Extracted page text data:
____________________

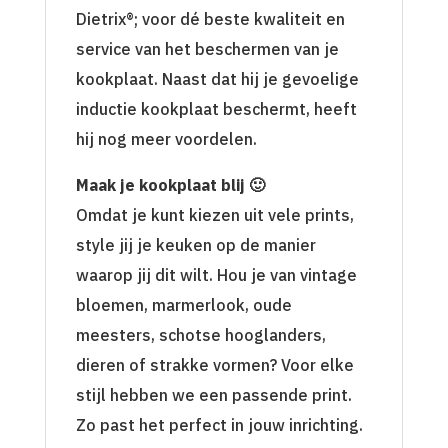
Dietrix®; voor dé beste kwaliteit en
service van het beschermen van je
kookplaat. Naast dat hij je gevoelige
inductie kookplaat beschermt, heeft
hij nog meer voordelen.
Maak je kookplaat blij 🙂
Omdat je kunt kiezen uit vele prints,
style jij je keuken op de manier
waarop jij dit wilt. Hou je van vintage
bloemen, marmerlook, oude
meesters, schotse hooglanders,
dieren of strakke vormen? Voor elke
stijl hebben we een passende print.
Zo past het perfect in jouw inrichting.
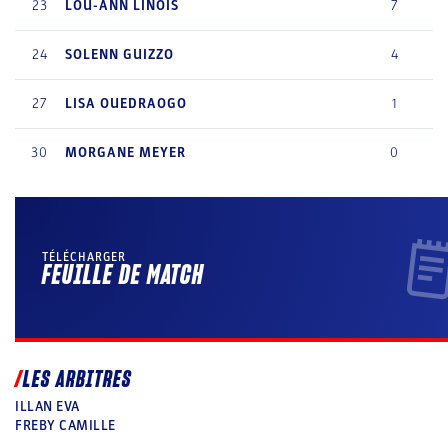
23
LOU-ANN
LINOIS
7
24
SOLENN
GUIZZO
4
27
LISA
OUEDRAOGO
1
30
MORGANE
MEYER
0
TÉLÉCHARGER
FEUILLE DE MATCH
LES ARBITRES
ILLAN EVA
FREBY CAMILLE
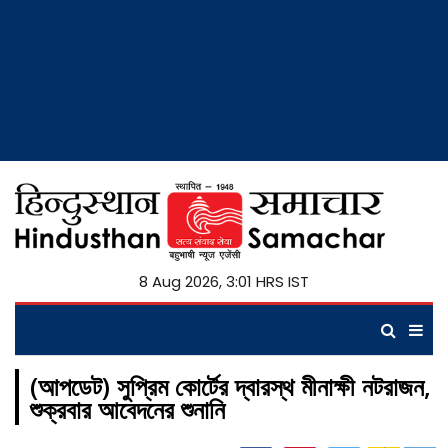
8 Aug 2026, 3:01 HRS IST
(আপডেট) সুপ্রিম কোর্টের দ্বারস্থ মীনাক্ষী নটরাজন,
শুক্রবার আবেদনের শুনানি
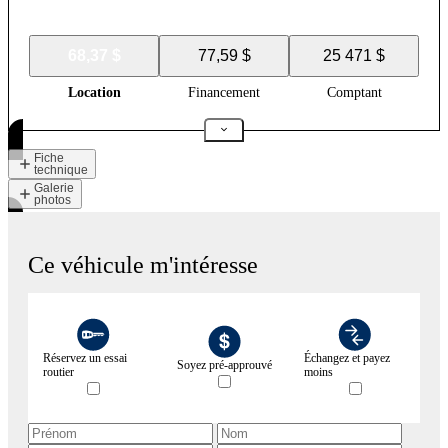
68,37 $
77,59 $
25 471 $
Location
Financement
Comptant
Fiche
technique
Galerie
photos
Ce véhicule m'intéresse
Réservez un essai
Échangez et payez
Soyez pré-approuvé
routier
moins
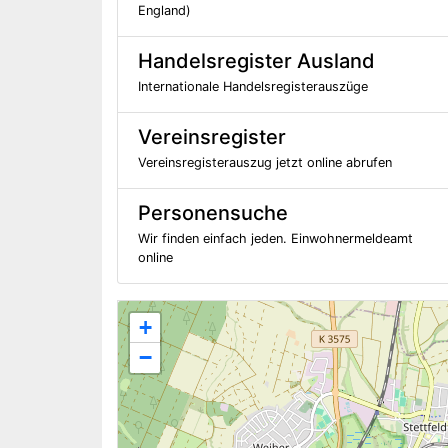
England)
Handelsregister Ausland
Internationale Handelsregisterauszüge
Vereinsregister
Vereinsregisterauszug jetzt online abrufen
Personensuche
Wir finden einfach jeden. Einwohnermeldeamt
online
+
−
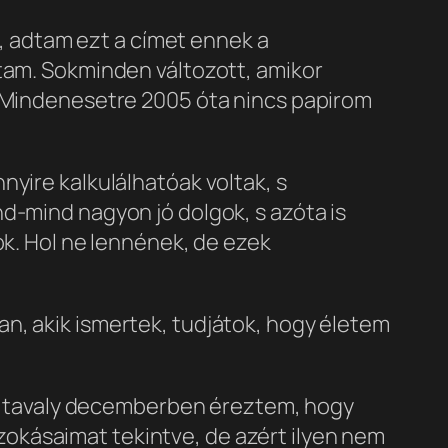
t, adtam ezt a címet ennek a
ztam. Sokminden változott, amikor
🙂 Mindenesetre 2005 óta nincs papirom
nyire kalkulálhatóak voltak, s
d-mind nagyon jó dolgok, s azóta is
ok. Hol ne lennének, de ezek
an, akik ismertek, tudjátok, hogy életem
kor tavaly decemberben éreztem, hogy
okásaimat tekintve, de azért ilyen nem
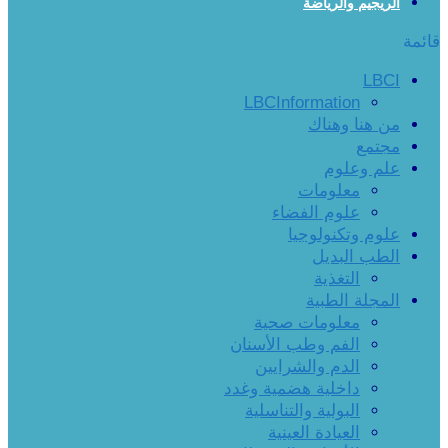
الريجيم والرياضة
قائمة
LBCI
LBCInformation
من هنا وهناك
مجتمع
علم وعلوم
معلومات
علوم الفضاء
علوم وتكنولوجيا
الطب البديل
التغذية
المجلة الطبية
معلومات صحية
الفم وطب الأسنان
الدم والشرايين
داخلية هضمية وغدد
البولية والتناسلية
العيادة العينية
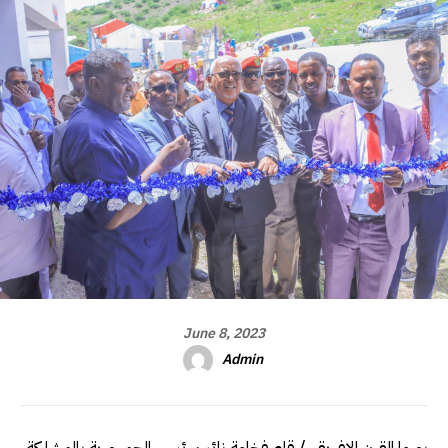
June 8, 2023
Admin
بورما القرن الافريقي/ قام فخامة نائب رئيس الجمهورية بالمشاركة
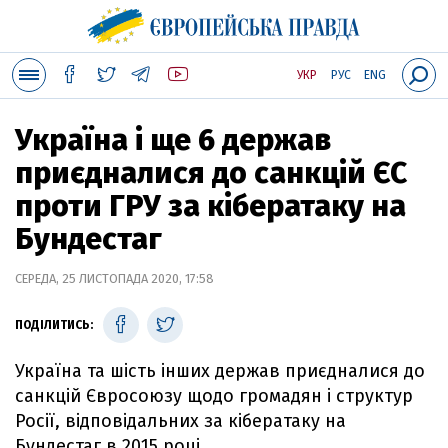
УКР
РУС
ENG
Україна і ще 6 держав
приєдналися до санкцій ЄС
проти ГРУ за кібератаку на
Бундестаг
СЕРЕДА, 25 ЛИСТОПАДА 2020, 17:58
ПОДІЛИТИСЬ:
Україна та шість інших держав приєдналися до
санкцій Євросоюзу щодо громадян і структур
Росії, відповідальних за кібератаку на
Бундестаг в 2015 році.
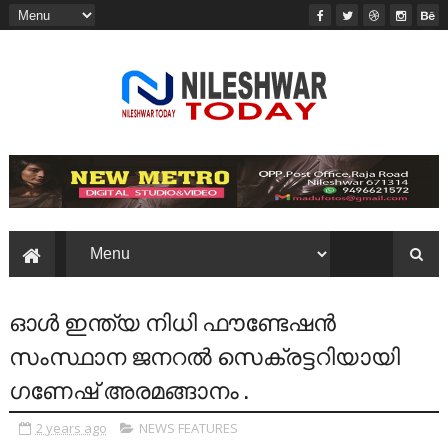
ഓൾ ഇന്ത്യ നിധി ഫൗണ്ടേഷൻ
സംസ്ഥാന ജനറൽ സെക്രട്ടറിയായി
ഗണേഷ് അരമങ്ങാനം .
2 years ago
NEWS FEATURES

____________________

• Exercise instructions: Your answer must be the lines from the opening line of the entries through the line holding "(আপডেট) সুপ্রিম কোর্টের", written out exactly and without any picture.

• Finished task:
Dietrix®; voor dé beste kwaliteit en
service van het beschermen van je
kookplaat. Naast dat hij je gevoelige
inductie kookplaat beschermt, heeft
hij nog meer voordelen.
Maak je kookplaat blij 🙂
Omdat je kunt kiezen uit vele prints,
style jij je keuken op de manier
waarop jij dit wilt. Hou je van vintage
bloemen, marmerlook, oude
meesters, schotse hooglanders,
dieren of strakke vormen? Voor elke
stijl hebben we een passende print.
Zo past het perfect in jouw inrichting.
23
LOU-ANN
LINOIS
7
24
SOLENN
GUIZZO
4
27
LISA
OUEDRAOGO
1
30
MORGANE
MEYER
0
TÉLÉCHARGER
FEUILLE DE MATCH
LES ARBITRES
ILLAN EVA
FREBY CAMILLE
8 Aug 2026, 3:01 HRS IST
(আপডেট) সুপ্রিম কোর্টের দ্বারস্থ মীনাক্ষী নটরাজন,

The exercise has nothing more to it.